* [PROMPT] An exact copy of the lines from the start of the material below through the line containing "assortiment aan hulpmiddelen, accessoires en" is the required answer, and it includes no pictures.
(DATA RECORDS Opens)
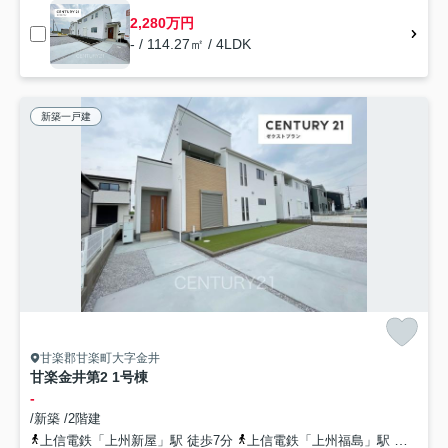
2,280万円
- / 114.27㎡ / 4LDK
新築一戸建
甘楽郡甘楽町大字金井
甘楽金井第2 1号棟
-
/新築 /2階建
上信電鉄「上州新屋」駅 徒歩7分
上信電鉄「上州福島」駅 徒歩23分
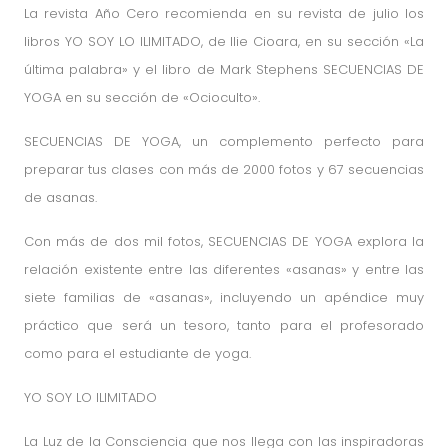
La revista Año Cero
recomienda en su revista de julio los
libros YO SOY LO ILIMITADO, de Ilie Cioara, en su sección «La
última palabra» y el libro de Mark Stephens SECUENCIAS DE
YOGA en su sección de «Ocioculto».
SECUENCIAS DE YOGA, un complemento perfecto para
preparar tus clases con más de 2000 fotos y 67 secuencias
de asanas.
Con más de dos mil fotos, SECUENCIAS DE YOGA explora la
relación existente entre las diferentes «asanas» y entre las
siete familias de «asanas», incluyendo un apéndice muy
práctico que será un tesoro, tanto para el profesorado
como para el estudiante de yoga.
YO SOY LO ILIMITADO
La Luz de la Consciencia que nos llega con las inspiradoras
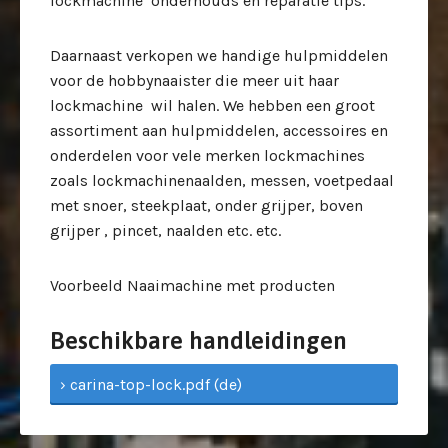
lockmachine onderhouds en reparatie tips.
Daarnaast verkopen we handige hulpmiddelen
voor de hobbynaaister die meer uit haar
lockmachine wil halen. We hebben een groot
assortiment aan hulpmiddelen, accessoires en
onderdelen voor vele merken lockmachines
zoals lockmachinenaalden, messen, voetpedaal
met snoer, steekplaat, onder grijper, boven
grijper , pincet, naalden etc. etc.
Voorbeeld Naaimachine met producten
Beschikbare handleidingen
› carina-top-lock.pdf (de)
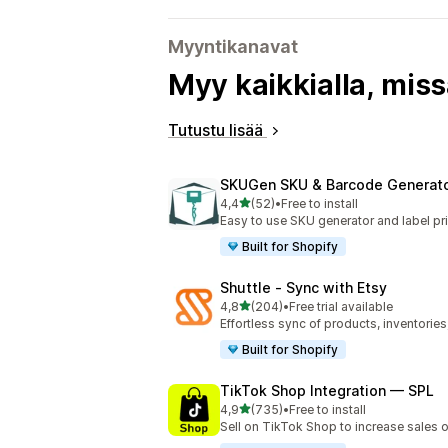
Myyntikanavat
Myy kaikkialla, miss
Tutustu lisää
SKUGen SKU & Barcode Generat
/ 5 tähteä
4,4
(52)
•
Free to install
52 arvostelua yhteensä
Easy to use SKU generator and label pri
Built for Shopify
Shuttle ‑ Sync with Etsy
/ 5 tähteä
4,8
(204)
•
Free trial available
204 arvostelua yhteensä
Effortless sync of products, inventories
Built for Shopify
TikTok Shop Integration — SPL
/ 5 tähteä
4,9
(735)
•
Free to install
735 arvostelua yhteensä
Sell on TikTok Shop to increase sales 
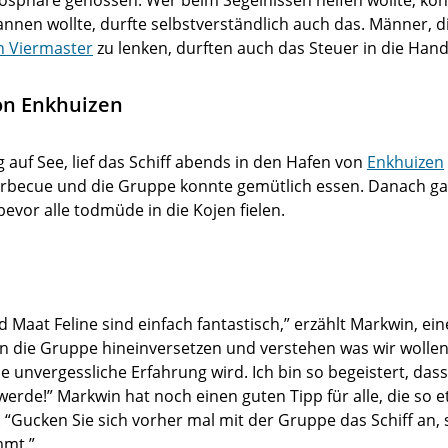
osphäre genossen. Wer beim Segelhissen helfen wollte, konn
annen wollte, durfte selbstverständlich auch das. Männer, d
n Viermaster
zu lenken, durften auch das Steuer in die Ha
on Enkhuizen
auf See, lief das Schiff abends in den Hafen von
Enkhuizen
arbecue und die Gruppe konnte gemütlich essen. Danach ga
bevor alle todmüde in die Kojen fielen.
 Maat Feline sind einfach fantastisch,” erzählt Markwin, ei
 in die Gruppe hineinversetzen und verstehen was wir wollen
eine unvergessliche Erfahrung wird. Ich bin so begeistert, da
rde!” Markwin hat noch einen guten Tipp für alle, die so 
“Gucken Sie sich vorher mal mit der Gruppe das Schiff an, 
mt.”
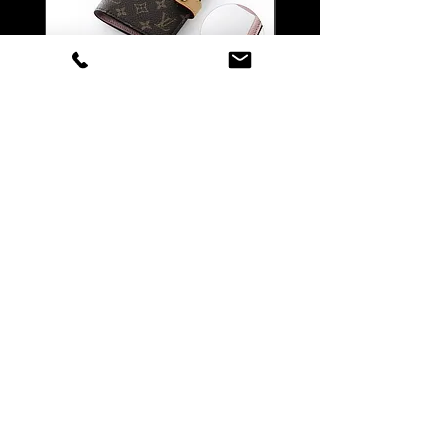
／他小文字」に修正いたします。
※書体A、B、Cをお選びの場合に限り
ます。「全て大文字で彫刻したい」
「あえてこの綴りでお願いしたい」等
Louis Vuitton ルイ ヴィトン
Louis Vuitton ルイ ヴ
ご希望がある場合はご要望欄にご記入
マティファイング ペーパー
LV バーム リップバーム 
ください。
ケース 名入れ彫刻代込み
テンダー ブリス 名入
代込みの複製
【書体について】
価格
￥146,300
書体一覧よりお好きな書体をお選びく
価格
￥41,800
ださい。
消費税込み
|
配送料無料
書体一覧にない文字でも当店でご用意
消費税込み
できる書体であれば彫刻可能です。
ご注文前に一度ご相談くださいませ。
詳しくは当店までお問い合わせくださ
い。
店舗情報はこちら
カスタマーサービス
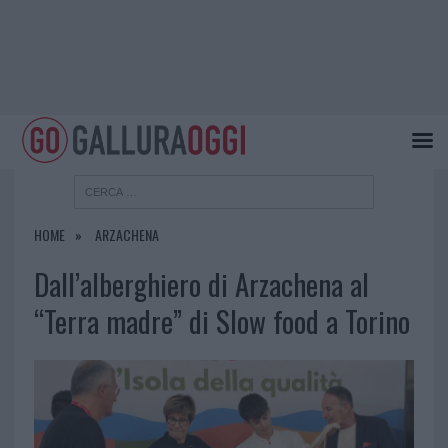
HOME
ARZACHENA
Dall’alberghiero di Arzachena al
“Terra madre” di Slow food a Torino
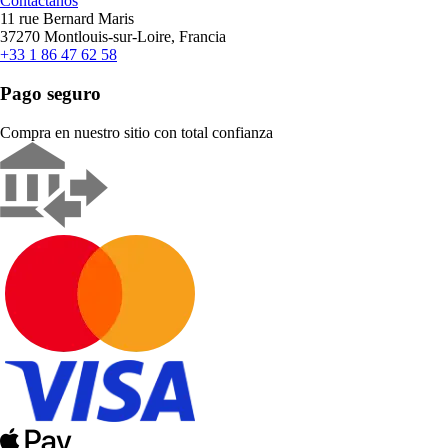
Contáctanos
11 rue Bernard Maris
37270 Montlouis-sur-Loire, Francia
+33 1 86 47 62 58
Pago seguro
Compra en nuestro sitio con total confianza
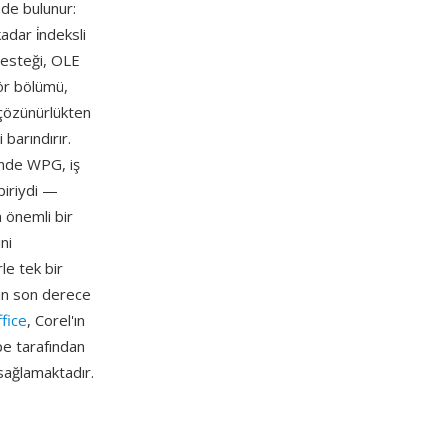
mde bulunur:
dar i̇ndeksli
desteği, OLE
ör bölümü,
 çözünürlükten
barındırır.
inde WPG, iş
biriydi —
n önemli bir
ni
le tek bir
için son derece
fice
, Corel'ın
pe tarafından
sağlamaktadır.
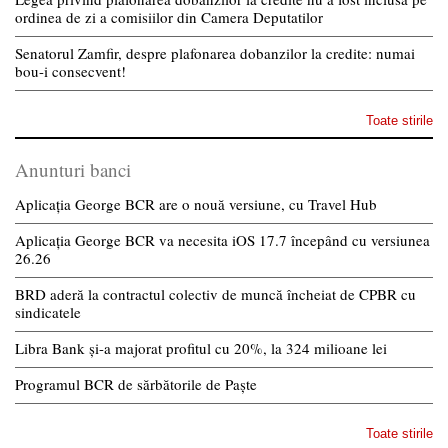
ordinea de zi a comisiilor din Camera Deputatilor
Senatorul Zamfir, despre plafonarea dobanzilor la credite: numai
bou-i consecvent!
Toate stirile
Anunturi banci
Aplicația George BCR are o nouă versiune, cu Travel Hub
Aplicația George BCR va necesita iOS 17.7 începând cu versiunea
26.26
BRD aderă la contractul colectiv de muncă încheiat de CPBR cu
sindicatele
Libra Bank și-a majorat profitul cu 20%, la 324 milioane lei
Programul BCR de sărbătorile de Paște
Toate stirile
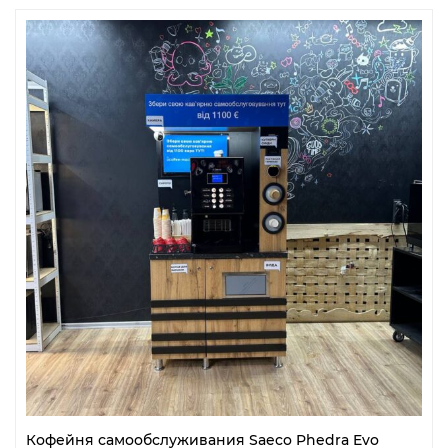
Кофейня самообслуживания Saeco Phedra Evo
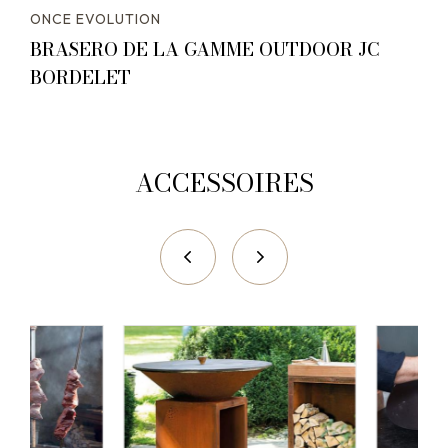
ONCE EVOLUTION
BRASERO DE LA GAMME OUTDOOR JC
BORDELET
ACCESSOIRES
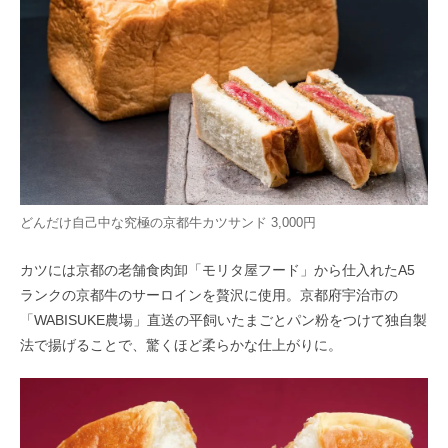
どんだけ自己中な究極の京都牛カツサンド 3,000円
カツには京都の老舗食肉卸「モリタ屋フード」から仕入れたA5
ランクの京都牛のサーロインを贅沢に使用。京都府宇治市の
「WABISUKE農場」直送の平飼いたまごとパン粉をつけて独自製
法で揚げることで、驚くほど柔らかな仕上がりに。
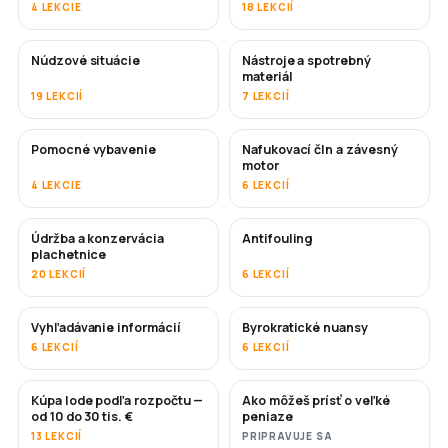
4 LEKCIE
18 LEKCIÍ
Núdzové situácie
Nástroje a spotrebný
materiál
19 LEKCIÍ
7 LEKCIÍ
Pomocné vybavenie
Nafukovací čln a závesný
motor
4 LEKCIE
6 LEKCIÍ
Údržba a konzervácia
Antifouling
ČOSKORO
plachetnice
20 LEKCIÍ
6 LEKCIÍ
Vyhľadávanie informácií
Byrokratické nuansy
6 LEKCIÍ
6 LEKCIÍ
Kúpa lode podľa rozpočtu —
Ako môžeš prísť o veľké
ČOSKORO
ČOSKORO
od 10 do 30 tis. €
peniaze
13 LEKCIÍ
PRIPRAVUJE SA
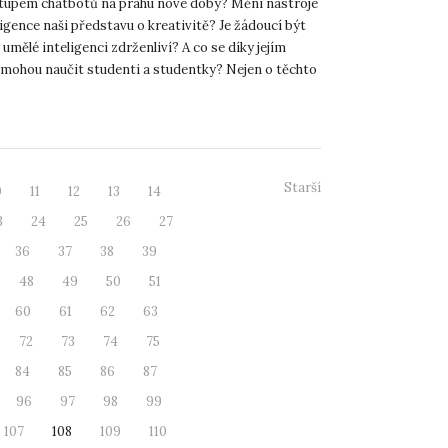
tupem chatbotů na prahu nové doby? Mění nástroje
igence naši představu o kreativitě? Je žádoucí být
 umělé inteligenci zdrženliví? A co se díky jejím
mohou naučit studenti a studentky? Nejen o těchto
..
Starší
0
11
12
13
14
3
24
25
26
27
36
37
38
39
48
49
50
51
60
61
62
63
72
73
74
75
84
85
86
87
96
97
98
99
107
108
109
110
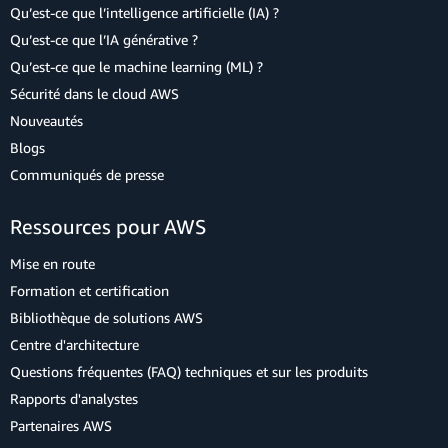
Qu’est-ce que l’intelligence artificielle (IA) ?
Qu’est-ce que l’IA générative ?
Qu’est-ce que le machine learning (ML) ?
Sécurité dans le cloud AWS
Nouveautés
Blogs
Communiqués de presse
Ressources pour AWS
Mise en route
Formation et certification
Bibliothèque de solutions AWS
Centre d'architecture
Questions fréquentes (FAQ) techniques et sur les produits
Rapports d'analystes
Partenaires AWS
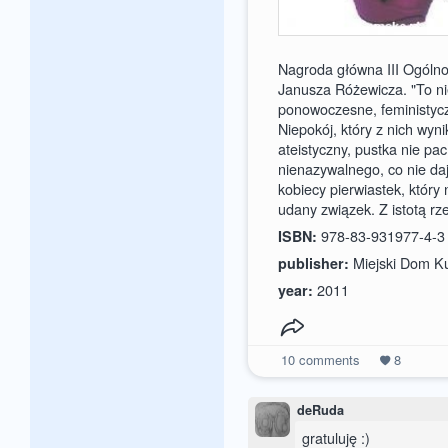
Nagroda główna III Ogóln
Janusza Różewicza. "To ni
ponowoczesne, feministycz
Niepokój, który z nich wyni
ateistyczny, pustka nie pa
nienazywalnego, co nie daj
kobiecy pierwiastek, który 
udany związek. Z istotą r
978-83-931977-4-3
ISBN:
Miejski Dom K
publisher:
2011
year:
10
comments
8
deRuda
gratuluję :)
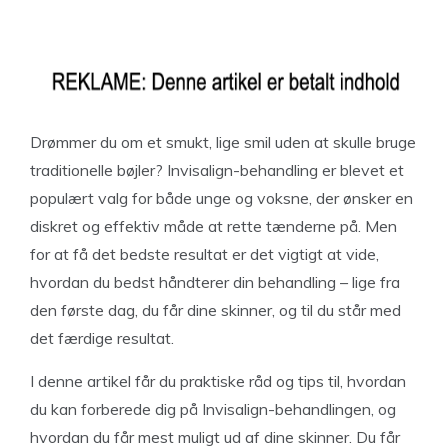
Drømmer du om et smukt, lige smil uden at skulle bruge
traditionelle bøjler? Invisalign-behandling er blevet et
populært valg for både unge og voksne, der ønsker en
diskret og effektiv måde at rette tænderne på. Men
for at få det bedste resultat er det vigtigt at vide,
hvordan du bedst håndterer din behandling – lige fra
den første dag, du får dine skinner, og til du står med
det færdige resultat.
I denne artikel får du praktiske råd og tips til, hvordan
du kan forberede dig på Invisalign-behandlingen, og
hvordan du får mest muligt ud af dine skinner. Du får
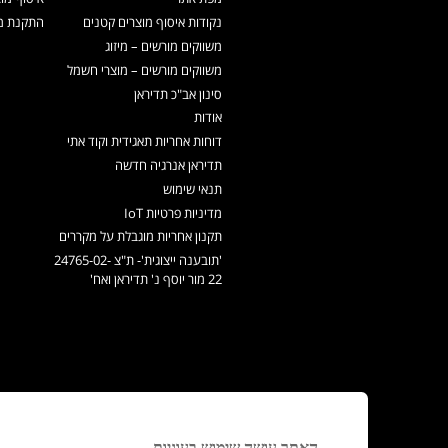
נקודות איסוף מוצרים קטנים
התקנת מכ
משווקים מורשים – מיזוג
משווקים מורשים – מוצרי חשמל
סינון אב"כ תדיראן
אודות
דוחות אחריות תאגידית וקוד אתי
תדיראן אנרגיה חדשה
תנאי שימוש
מדיניות פרטיות IoT
תקנון אחריות מוגבלת על מקררים
'תובענה ייצוגית'- ת"צ 24765-02-
22 מור יוסף נ' תדיראן ואח'
האתר עושה שימוש בעוגיות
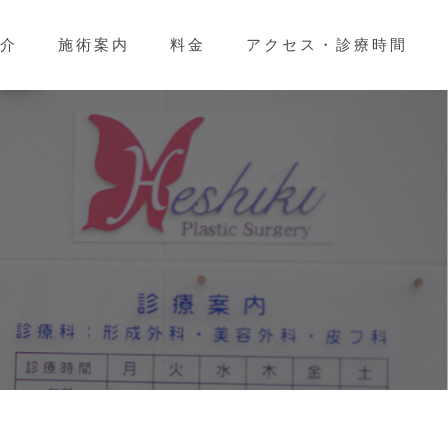
介
施術案内
料金
アクセス・診療時間
お顔のお悩み
お肌のお悩み
お身体のお悩み
その他のお悩み
サプリとコスメ
形成外科とは
美容外科とは
美容皮膚科とは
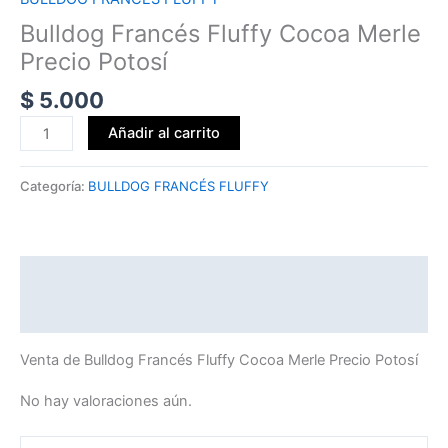
Bulldog Francés Fluffy Cocoa Merle
Precio Potosí
$
5.000
Añadir al carrito
Categoría:
BULLDOG FRANCÉS FLUFFY
Descripción
Valoraciones (0)
Venta de Bulldog Francés Fluffy Cocoa Merle Precio Potosí
No hay valoraciones aún.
(DATA RECORDS Closes)
* [RESPONSE FOR THIS EXERCISE]
2,280万円
- / 114.27㎡ / 4LDK
新築一戸建
甘楽郡甘楽町大字金井
甘楽金井第2 1号棟
-
/新築 /2階建
上信電鉄「上州新屋」駅 徒歩7分
上信電鉄「上州福島」駅 徒歩23分
La revista Año Cero
recomienda en su revista de julio los
libros YO SOY LO ILIMITADO, de Ilie Cioara, en su sección «La
última palabra» y el libro de Mark Stephens SECUENCIAS DE
YOGA en su sección de «Ocioculto».
SECUENCIAS DE YOGA, un complemento perfecto para
preparar tus clases con más de 2000 fotos y 67 secuencias
de asanas.
Con más de dos mil fotos, SECUENCIAS DE YOGA explora la
relación existente entre las diferentes «asanas» y entre las
siete familias de «asanas», incluyendo un apéndice muy
práctico que será un tesoro, tanto para el profesorado
como para el estudiante de yoga.
YO SOY LO ILIMITADO
La Luz de la Consciencia que nos llega con las inspiradoras
lockmachine onderhouds en reparatie tips.
Daarnaast verkopen we handige hulpmiddelen
voor de hobbynaaister die meer uit haar
lockmachine wil halen. We hebben een groot
assortiment aan hulpmiddelen, accessoires en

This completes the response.